Based on the 96-h LC_50_ of clothianidin (24.93 μg/L) for juvenile shrimp and the range of concentrations detected globally in aquatic environments (< 0.025—3.5 μg/L), three clothianidin concentrations were selected for the chronic toxicity study: 1/3 (8.31 μg/L), 1/10 (2.49 μg/L), and 1/30 (0.83 μg/L) of the 96-h LC_50_. The concentrations refer to the actual content of clothianidin (purity ≥ 99%) used in the exposure solutions. Additionally, a control group was set up, with four replicates for each concentration. The tank size, water volume, aeration, and temperature conditions used in the chronic experiment were consistent with those used in the acute toxicity test. In this chronic toxicity study, 30 shrimp were used per replicate. During the experiment, half of the water was changed daily, with dead shrimp and residual feed being removed, and every 4 days, the entire water was replaced to maintain consistency with the chronic experiment. Simultaneously, clothianidin solution was added to the water based on the volume of water exchanged, ensuring the experimental concentrations were maintained. Commercial feed was provided four times daily, with a feeding rate of 5% of the shrimp's body weight. No obvious abnormalities in feeding behavior were observed throughout the exposure period; therefore, no specific feeding behavior was recorded.

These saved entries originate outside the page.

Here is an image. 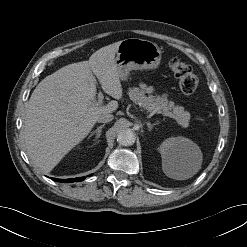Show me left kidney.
Instances as JSON below:
<instances>
[{
	"mask_svg": "<svg viewBox=\"0 0 247 247\" xmlns=\"http://www.w3.org/2000/svg\"><path fill=\"white\" fill-rule=\"evenodd\" d=\"M162 161L174 165L180 158L188 159L197 152L198 147L191 140L184 137L166 139L158 148Z\"/></svg>",
	"mask_w": 247,
	"mask_h": 247,
	"instance_id": "obj_1",
	"label": "left kidney"
}]
</instances>
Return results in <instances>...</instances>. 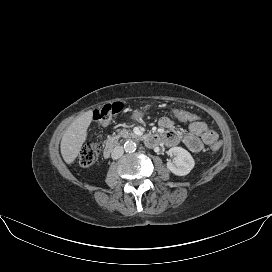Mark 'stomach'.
Returning <instances> with one entry per match:
<instances>
[{
	"instance_id": "stomach-1",
	"label": "stomach",
	"mask_w": 272,
	"mask_h": 272,
	"mask_svg": "<svg viewBox=\"0 0 272 272\" xmlns=\"http://www.w3.org/2000/svg\"><path fill=\"white\" fill-rule=\"evenodd\" d=\"M143 115L142 111H135L133 114V118L137 119Z\"/></svg>"
}]
</instances>
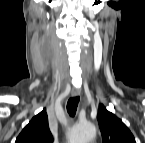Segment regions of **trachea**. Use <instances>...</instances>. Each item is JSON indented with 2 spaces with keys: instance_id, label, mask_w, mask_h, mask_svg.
I'll list each match as a JSON object with an SVG mask.
<instances>
[{
  "instance_id": "obj_1",
  "label": "trachea",
  "mask_w": 145,
  "mask_h": 143,
  "mask_svg": "<svg viewBox=\"0 0 145 143\" xmlns=\"http://www.w3.org/2000/svg\"><path fill=\"white\" fill-rule=\"evenodd\" d=\"M79 100H80V98L78 96H76V97L70 98L67 102V112L71 117L75 116V114H76Z\"/></svg>"
}]
</instances>
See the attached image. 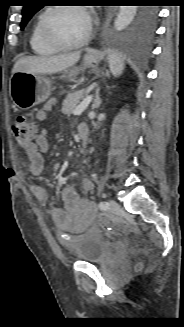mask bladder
<instances>
[{
  "label": "bladder",
  "instance_id": "obj_1",
  "mask_svg": "<svg viewBox=\"0 0 184 327\" xmlns=\"http://www.w3.org/2000/svg\"><path fill=\"white\" fill-rule=\"evenodd\" d=\"M69 251L78 261L92 264H102L112 252L105 236L97 230H88L75 236Z\"/></svg>",
  "mask_w": 184,
  "mask_h": 327
}]
</instances>
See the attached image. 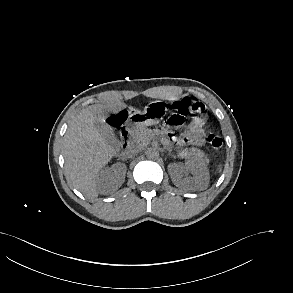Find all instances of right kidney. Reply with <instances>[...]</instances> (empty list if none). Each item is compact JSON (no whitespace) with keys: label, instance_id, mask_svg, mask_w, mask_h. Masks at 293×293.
<instances>
[{"label":"right kidney","instance_id":"1","mask_svg":"<svg viewBox=\"0 0 293 293\" xmlns=\"http://www.w3.org/2000/svg\"><path fill=\"white\" fill-rule=\"evenodd\" d=\"M126 166L124 164H114L110 168L101 170L97 176V183L102 186L103 184L116 183L120 186L125 179Z\"/></svg>","mask_w":293,"mask_h":293}]
</instances>
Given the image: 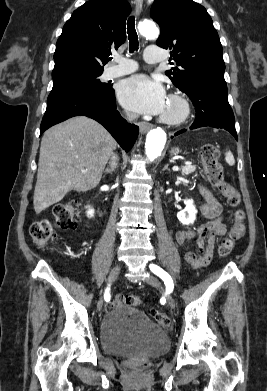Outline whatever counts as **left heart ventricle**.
<instances>
[{"mask_svg": "<svg viewBox=\"0 0 267 391\" xmlns=\"http://www.w3.org/2000/svg\"><path fill=\"white\" fill-rule=\"evenodd\" d=\"M179 111V106L174 102H167L166 107L163 111V113L168 115H175Z\"/></svg>", "mask_w": 267, "mask_h": 391, "instance_id": "left-heart-ventricle-1", "label": "left heart ventricle"}]
</instances>
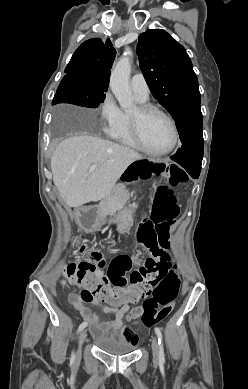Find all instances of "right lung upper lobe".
Masks as SVG:
<instances>
[{"mask_svg":"<svg viewBox=\"0 0 248 389\" xmlns=\"http://www.w3.org/2000/svg\"><path fill=\"white\" fill-rule=\"evenodd\" d=\"M116 50L110 39H89L74 52L65 72L83 73L86 80L94 85L108 88L110 69L114 62Z\"/></svg>","mask_w":248,"mask_h":389,"instance_id":"cb5924a9","label":"right lung upper lobe"}]
</instances>
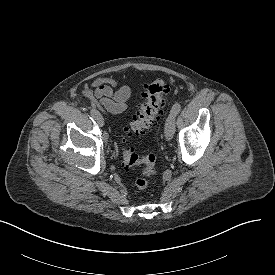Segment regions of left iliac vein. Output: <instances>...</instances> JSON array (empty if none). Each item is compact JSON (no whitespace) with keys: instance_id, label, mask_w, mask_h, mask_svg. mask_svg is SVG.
I'll list each match as a JSON object with an SVG mask.
<instances>
[{"instance_id":"obj_1","label":"left iliac vein","mask_w":275,"mask_h":275,"mask_svg":"<svg viewBox=\"0 0 275 275\" xmlns=\"http://www.w3.org/2000/svg\"><path fill=\"white\" fill-rule=\"evenodd\" d=\"M175 132V115L170 113L165 123V137L167 140L172 139Z\"/></svg>"}]
</instances>
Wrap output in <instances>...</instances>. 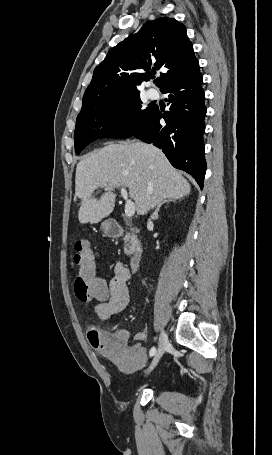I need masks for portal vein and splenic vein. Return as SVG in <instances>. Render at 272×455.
<instances>
[{"label": "portal vein and splenic vein", "instance_id": "18ae733b", "mask_svg": "<svg viewBox=\"0 0 272 455\" xmlns=\"http://www.w3.org/2000/svg\"><path fill=\"white\" fill-rule=\"evenodd\" d=\"M121 195L126 200L125 203V215L132 217L135 214V204L132 200L128 199V193L125 188H121Z\"/></svg>", "mask_w": 272, "mask_h": 455}]
</instances>
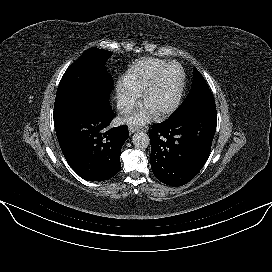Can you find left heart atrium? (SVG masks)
Instances as JSON below:
<instances>
[{
  "label": "left heart atrium",
  "mask_w": 272,
  "mask_h": 272,
  "mask_svg": "<svg viewBox=\"0 0 272 272\" xmlns=\"http://www.w3.org/2000/svg\"><path fill=\"white\" fill-rule=\"evenodd\" d=\"M154 115V112L146 105L140 107L135 112L126 117V121L130 124H144L149 121Z\"/></svg>",
  "instance_id": "39dd6f15"
}]
</instances>
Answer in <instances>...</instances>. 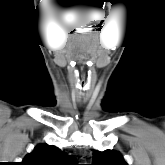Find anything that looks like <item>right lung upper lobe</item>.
<instances>
[{
  "mask_svg": "<svg viewBox=\"0 0 165 165\" xmlns=\"http://www.w3.org/2000/svg\"><path fill=\"white\" fill-rule=\"evenodd\" d=\"M21 165H78L74 156H69L59 148L39 144L28 154Z\"/></svg>",
  "mask_w": 165,
  "mask_h": 165,
  "instance_id": "right-lung-upper-lobe-1",
  "label": "right lung upper lobe"
}]
</instances>
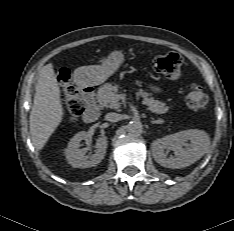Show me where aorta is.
I'll use <instances>...</instances> for the list:
<instances>
[{"mask_svg": "<svg viewBox=\"0 0 234 231\" xmlns=\"http://www.w3.org/2000/svg\"><path fill=\"white\" fill-rule=\"evenodd\" d=\"M142 131H143V125L138 120H133L127 124V132L131 136H138L142 133Z\"/></svg>", "mask_w": 234, "mask_h": 231, "instance_id": "762f6f07", "label": "aorta"}]
</instances>
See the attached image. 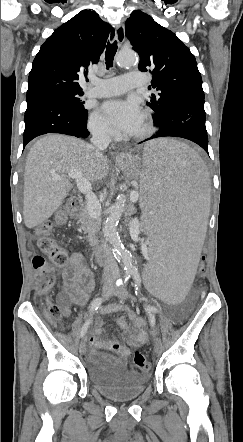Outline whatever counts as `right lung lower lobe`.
Masks as SVG:
<instances>
[{
  "label": "right lung lower lobe",
  "mask_w": 243,
  "mask_h": 442,
  "mask_svg": "<svg viewBox=\"0 0 243 442\" xmlns=\"http://www.w3.org/2000/svg\"><path fill=\"white\" fill-rule=\"evenodd\" d=\"M23 145L46 133H61L85 138L87 117L76 111L64 96L52 91L27 94Z\"/></svg>",
  "instance_id": "obj_1"
}]
</instances>
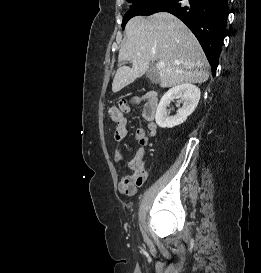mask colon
<instances>
[{"mask_svg": "<svg viewBox=\"0 0 261 273\" xmlns=\"http://www.w3.org/2000/svg\"><path fill=\"white\" fill-rule=\"evenodd\" d=\"M129 109V101L122 99L119 103V106H112L109 111V118L114 122H119L124 117V112Z\"/></svg>", "mask_w": 261, "mask_h": 273, "instance_id": "1", "label": "colon"}]
</instances>
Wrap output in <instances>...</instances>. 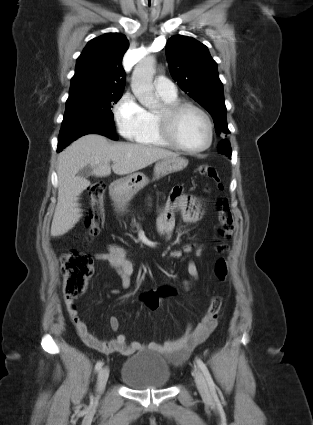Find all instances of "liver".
Returning a JSON list of instances; mask_svg holds the SVG:
<instances>
[{
	"label": "liver",
	"mask_w": 313,
	"mask_h": 425,
	"mask_svg": "<svg viewBox=\"0 0 313 425\" xmlns=\"http://www.w3.org/2000/svg\"><path fill=\"white\" fill-rule=\"evenodd\" d=\"M173 157H178V154L141 144L109 143L105 137L98 134H88L77 139L58 156V201L52 220L51 236L64 235L82 217L78 197L90 182L76 175L85 166H90L96 177L109 176L111 170L117 175H127L156 161ZM114 159L118 161L110 166V161Z\"/></svg>",
	"instance_id": "liver-1"
}]
</instances>
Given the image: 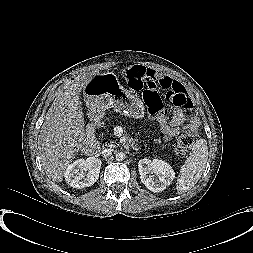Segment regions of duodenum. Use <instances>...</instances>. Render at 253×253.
<instances>
[{"mask_svg":"<svg viewBox=\"0 0 253 253\" xmlns=\"http://www.w3.org/2000/svg\"><path fill=\"white\" fill-rule=\"evenodd\" d=\"M102 118V112L99 110H95L92 112V121L94 124L98 123ZM84 152L87 155H93L97 152V145L94 140H89L83 148Z\"/></svg>","mask_w":253,"mask_h":253,"instance_id":"1","label":"duodenum"}]
</instances>
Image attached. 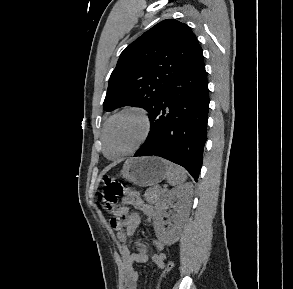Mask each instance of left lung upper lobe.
Returning a JSON list of instances; mask_svg holds the SVG:
<instances>
[{
	"label": "left lung upper lobe",
	"mask_w": 293,
	"mask_h": 289,
	"mask_svg": "<svg viewBox=\"0 0 293 289\" xmlns=\"http://www.w3.org/2000/svg\"><path fill=\"white\" fill-rule=\"evenodd\" d=\"M200 53L188 25L175 19L159 22L121 53L109 79L104 109L130 105L149 111Z\"/></svg>",
	"instance_id": "1"
}]
</instances>
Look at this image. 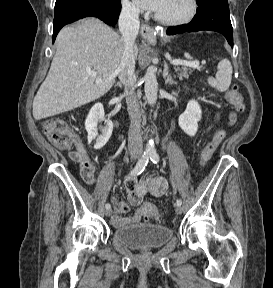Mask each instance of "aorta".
I'll use <instances>...</instances> for the list:
<instances>
[{
	"mask_svg": "<svg viewBox=\"0 0 273 288\" xmlns=\"http://www.w3.org/2000/svg\"><path fill=\"white\" fill-rule=\"evenodd\" d=\"M156 71L157 69L154 66H150L144 76L145 96L149 105L151 106L156 104L157 101L158 83L156 79ZM145 152L147 155H153L156 153L155 146L152 141L147 144Z\"/></svg>",
	"mask_w": 273,
	"mask_h": 288,
	"instance_id": "aorta-1",
	"label": "aorta"
}]
</instances>
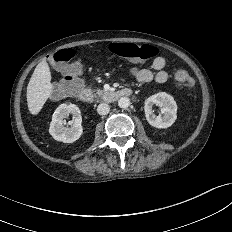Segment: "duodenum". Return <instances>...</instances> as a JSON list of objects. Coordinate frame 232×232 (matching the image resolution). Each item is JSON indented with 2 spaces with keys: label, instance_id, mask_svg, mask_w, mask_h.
<instances>
[{
  "label": "duodenum",
  "instance_id": "obj_1",
  "mask_svg": "<svg viewBox=\"0 0 232 232\" xmlns=\"http://www.w3.org/2000/svg\"><path fill=\"white\" fill-rule=\"evenodd\" d=\"M132 94V90L129 88H124L121 90H117V91H108L105 92L102 96L101 99L102 101L106 102V103H111L114 101H117L118 99L122 98V97H128ZM78 99L84 103H91L94 99L93 94L85 88H81L78 91Z\"/></svg>",
  "mask_w": 232,
  "mask_h": 232
}]
</instances>
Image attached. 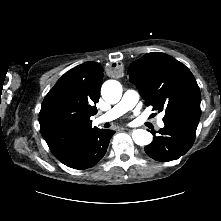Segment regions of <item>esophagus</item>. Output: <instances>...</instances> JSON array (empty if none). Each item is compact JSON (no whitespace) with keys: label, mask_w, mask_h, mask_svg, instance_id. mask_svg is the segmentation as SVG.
<instances>
[{"label":"esophagus","mask_w":221,"mask_h":221,"mask_svg":"<svg viewBox=\"0 0 221 221\" xmlns=\"http://www.w3.org/2000/svg\"><path fill=\"white\" fill-rule=\"evenodd\" d=\"M121 130H129V129H127V128H121Z\"/></svg>","instance_id":"esophagus-1"}]
</instances>
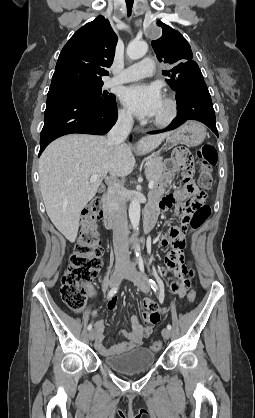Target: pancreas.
Masks as SVG:
<instances>
[{
  "label": "pancreas",
  "mask_w": 255,
  "mask_h": 418,
  "mask_svg": "<svg viewBox=\"0 0 255 418\" xmlns=\"http://www.w3.org/2000/svg\"><path fill=\"white\" fill-rule=\"evenodd\" d=\"M163 158L160 156L148 159L146 162L145 174L148 180H153L158 185L163 172Z\"/></svg>",
  "instance_id": "cf45deb5"
}]
</instances>
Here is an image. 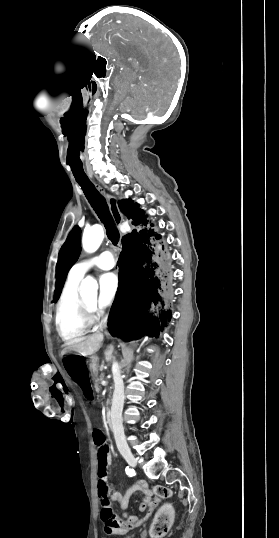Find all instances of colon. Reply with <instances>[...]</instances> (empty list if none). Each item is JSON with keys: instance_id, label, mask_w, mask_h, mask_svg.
<instances>
[{"instance_id": "obj_1", "label": "colon", "mask_w": 279, "mask_h": 538, "mask_svg": "<svg viewBox=\"0 0 279 538\" xmlns=\"http://www.w3.org/2000/svg\"><path fill=\"white\" fill-rule=\"evenodd\" d=\"M93 439L98 457V493L102 506V515L106 517H111L114 515V512L109 500V484L106 475L107 458L110 454L109 446L104 433L100 430H95L93 432ZM155 493L161 497H167L170 494L169 490L164 487H156ZM170 520L171 515L169 514L168 509L162 510V512L156 519L154 525L152 526V535L160 536L164 534L169 527Z\"/></svg>"}]
</instances>
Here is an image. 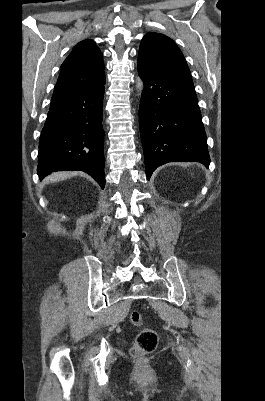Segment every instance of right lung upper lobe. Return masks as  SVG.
Returning <instances> with one entry per match:
<instances>
[{"label":"right lung upper lobe","instance_id":"right-lung-upper-lobe-1","mask_svg":"<svg viewBox=\"0 0 265 401\" xmlns=\"http://www.w3.org/2000/svg\"><path fill=\"white\" fill-rule=\"evenodd\" d=\"M105 83L103 55L93 40L79 42L61 65L52 100L94 90Z\"/></svg>","mask_w":265,"mask_h":401}]
</instances>
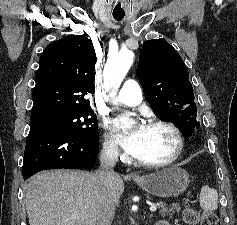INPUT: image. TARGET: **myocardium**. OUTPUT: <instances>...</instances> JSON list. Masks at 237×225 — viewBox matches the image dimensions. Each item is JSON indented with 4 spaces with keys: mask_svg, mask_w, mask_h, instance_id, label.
I'll use <instances>...</instances> for the list:
<instances>
[{
    "mask_svg": "<svg viewBox=\"0 0 237 225\" xmlns=\"http://www.w3.org/2000/svg\"><path fill=\"white\" fill-rule=\"evenodd\" d=\"M146 126L148 127H162L165 128L167 130H169L175 139V149L173 151V153L166 159L161 160V161H145V160H141L139 158H136V161L145 167H150V168H161V167H165L168 166L170 164H172L173 162H175L179 156L181 155L183 149H184V139L182 136L181 131L179 130V128L177 126H175L173 123L165 121V120H161V119H153L150 120Z\"/></svg>",
    "mask_w": 237,
    "mask_h": 225,
    "instance_id": "obj_1",
    "label": "myocardium"
}]
</instances>
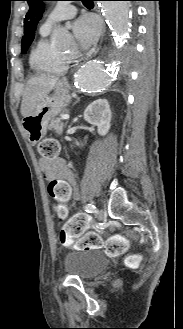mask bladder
<instances>
[{
  "mask_svg": "<svg viewBox=\"0 0 183 329\" xmlns=\"http://www.w3.org/2000/svg\"><path fill=\"white\" fill-rule=\"evenodd\" d=\"M108 260L95 249L73 250L64 257V270L67 274L87 280L102 272Z\"/></svg>",
  "mask_w": 183,
  "mask_h": 329,
  "instance_id": "31cf9c89",
  "label": "bladder"
}]
</instances>
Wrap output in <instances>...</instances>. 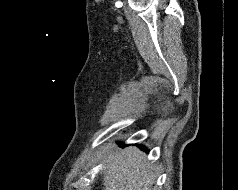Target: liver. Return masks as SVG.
Returning <instances> with one entry per match:
<instances>
[{"mask_svg": "<svg viewBox=\"0 0 238 190\" xmlns=\"http://www.w3.org/2000/svg\"><path fill=\"white\" fill-rule=\"evenodd\" d=\"M156 175L146 155L130 147L105 167L104 190H152Z\"/></svg>", "mask_w": 238, "mask_h": 190, "instance_id": "liver-1", "label": "liver"}]
</instances>
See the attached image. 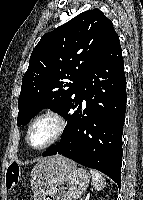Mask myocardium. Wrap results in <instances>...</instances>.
<instances>
[{"mask_svg":"<svg viewBox=\"0 0 143 200\" xmlns=\"http://www.w3.org/2000/svg\"><path fill=\"white\" fill-rule=\"evenodd\" d=\"M43 119H51L53 121H55V123L57 124V130L56 133L54 134V136L45 144L39 146V147H34L30 144V133L31 130L33 128V126L39 122L40 120ZM67 129V119L65 118V116L60 113L59 111H55V110H49L46 112L41 113L40 115L36 116L28 125L27 127V131H26V136H25V140L27 145L34 149V150H44L46 148H49L50 146L56 144L57 142H59L62 137L64 136L65 132Z\"/></svg>","mask_w":143,"mask_h":200,"instance_id":"1","label":"myocardium"}]
</instances>
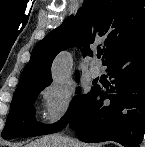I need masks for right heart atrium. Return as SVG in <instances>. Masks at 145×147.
Listing matches in <instances>:
<instances>
[{"instance_id": "d8ad5b80", "label": "right heart atrium", "mask_w": 145, "mask_h": 147, "mask_svg": "<svg viewBox=\"0 0 145 147\" xmlns=\"http://www.w3.org/2000/svg\"><path fill=\"white\" fill-rule=\"evenodd\" d=\"M75 95L69 83H50L41 91L44 120L49 125L62 121L70 112Z\"/></svg>"}]
</instances>
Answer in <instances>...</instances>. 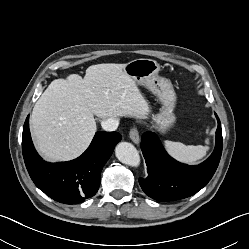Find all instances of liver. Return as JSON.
<instances>
[{"label": "liver", "mask_w": 249, "mask_h": 249, "mask_svg": "<svg viewBox=\"0 0 249 249\" xmlns=\"http://www.w3.org/2000/svg\"><path fill=\"white\" fill-rule=\"evenodd\" d=\"M125 64H97L85 77L71 74L50 83L36 102L30 120L34 143L47 160L80 156L95 132L94 115L102 118H145L150 106Z\"/></svg>", "instance_id": "liver-1"}]
</instances>
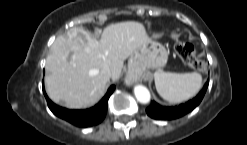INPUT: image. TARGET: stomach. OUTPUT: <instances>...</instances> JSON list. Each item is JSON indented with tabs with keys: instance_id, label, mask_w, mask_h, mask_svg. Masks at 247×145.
Segmentation results:
<instances>
[{
	"instance_id": "0dacf381",
	"label": "stomach",
	"mask_w": 247,
	"mask_h": 145,
	"mask_svg": "<svg viewBox=\"0 0 247 145\" xmlns=\"http://www.w3.org/2000/svg\"><path fill=\"white\" fill-rule=\"evenodd\" d=\"M168 60L166 48L155 41L136 49L128 60V71L132 75H143L150 70L164 67Z\"/></svg>"
}]
</instances>
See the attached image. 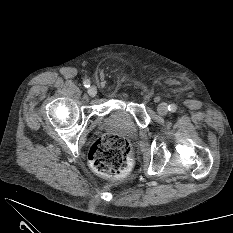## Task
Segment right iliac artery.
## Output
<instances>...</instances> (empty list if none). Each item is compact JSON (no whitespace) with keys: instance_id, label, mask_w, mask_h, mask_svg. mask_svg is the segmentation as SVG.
<instances>
[{"instance_id":"obj_1","label":"right iliac artery","mask_w":233,"mask_h":233,"mask_svg":"<svg viewBox=\"0 0 233 233\" xmlns=\"http://www.w3.org/2000/svg\"><path fill=\"white\" fill-rule=\"evenodd\" d=\"M90 81L89 80H84V82H83V85L86 87V88H88V87H90Z\"/></svg>"}]
</instances>
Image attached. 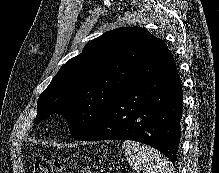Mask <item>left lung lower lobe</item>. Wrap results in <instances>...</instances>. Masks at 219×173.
Segmentation results:
<instances>
[{
	"mask_svg": "<svg viewBox=\"0 0 219 173\" xmlns=\"http://www.w3.org/2000/svg\"><path fill=\"white\" fill-rule=\"evenodd\" d=\"M137 78L79 139L139 141L161 151L174 165L181 135L183 92L165 43L144 63Z\"/></svg>",
	"mask_w": 219,
	"mask_h": 173,
	"instance_id": "0a47b994",
	"label": "left lung lower lobe"
}]
</instances>
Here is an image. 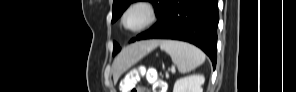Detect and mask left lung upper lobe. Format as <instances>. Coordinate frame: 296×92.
I'll return each mask as SVG.
<instances>
[{"instance_id":"5c2ea615","label":"left lung upper lobe","mask_w":296,"mask_h":92,"mask_svg":"<svg viewBox=\"0 0 296 92\" xmlns=\"http://www.w3.org/2000/svg\"><path fill=\"white\" fill-rule=\"evenodd\" d=\"M140 0H113V7H112V22H115L121 15L122 13L126 10V8L132 3ZM141 1H149L153 3L155 7V13L158 16L157 23L151 27L148 31L156 29L158 26L161 25V23L164 20L165 17V10L166 6L169 2V0H141ZM146 31V32H148ZM144 32V33H146ZM143 34V33H142ZM140 34V35H142ZM138 35L136 38L132 39V41H135L138 39L140 36ZM120 46L114 42V49H113V55L117 54L120 51Z\"/></svg>"}]
</instances>
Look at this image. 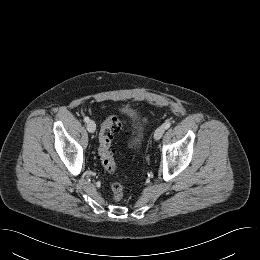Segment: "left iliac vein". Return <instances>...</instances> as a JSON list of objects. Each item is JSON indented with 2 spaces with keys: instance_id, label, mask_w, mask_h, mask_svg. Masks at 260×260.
<instances>
[{
  "instance_id": "4c4485c4",
  "label": "left iliac vein",
  "mask_w": 260,
  "mask_h": 260,
  "mask_svg": "<svg viewBox=\"0 0 260 260\" xmlns=\"http://www.w3.org/2000/svg\"><path fill=\"white\" fill-rule=\"evenodd\" d=\"M164 132H165L164 126L158 127L154 133V139L159 140L163 136Z\"/></svg>"
}]
</instances>
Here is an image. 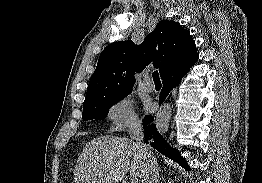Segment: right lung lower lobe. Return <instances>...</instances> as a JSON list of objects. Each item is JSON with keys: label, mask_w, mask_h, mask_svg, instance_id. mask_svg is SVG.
I'll use <instances>...</instances> for the list:
<instances>
[{"label": "right lung lower lobe", "mask_w": 262, "mask_h": 183, "mask_svg": "<svg viewBox=\"0 0 262 183\" xmlns=\"http://www.w3.org/2000/svg\"><path fill=\"white\" fill-rule=\"evenodd\" d=\"M190 70H184L179 73H175L173 75L165 77L163 80V88L160 92V98H159V103L161 104L169 92L176 86L181 81V78ZM154 117L152 116H145L143 119V128H144V136H145V141L147 143H150L152 147H154L157 151L165 155L166 157H169L173 161L177 162L179 165L184 167L185 169L189 170L190 167L188 166L186 160L182 158L179 154V152L171 147L164 139L163 137L158 133L156 129V125L153 124Z\"/></svg>", "instance_id": "98d812e1"}]
</instances>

Clothianidin concentration analysis
The Sciex/Qtrap6500 + Liquid Chromatography Triple Quadrupole Mass Spectrometry System was provided by Hercules AB SCIEX. The ultrapure water system was produced by QingdaoFule Technology Co., Ltd. The analytical balance was from A&D Company. The XH-C vortex mixer was manufactured by Jintan Baida Xinbao Instrument Factory. The 0.22 μm syringe filter membrane for the aqueous phase was provided by Tianjin Jinteng Laboratory Equipment Co., Ltd. HPLC‒MS grade methanol was purchased from Shanghai Aladdin Biochemical Technology Co., Ltd., and HPLC‒MS grade acetonitrile was also obtained from Shanghai Aladdin Biochemical Technology Co., Ltd.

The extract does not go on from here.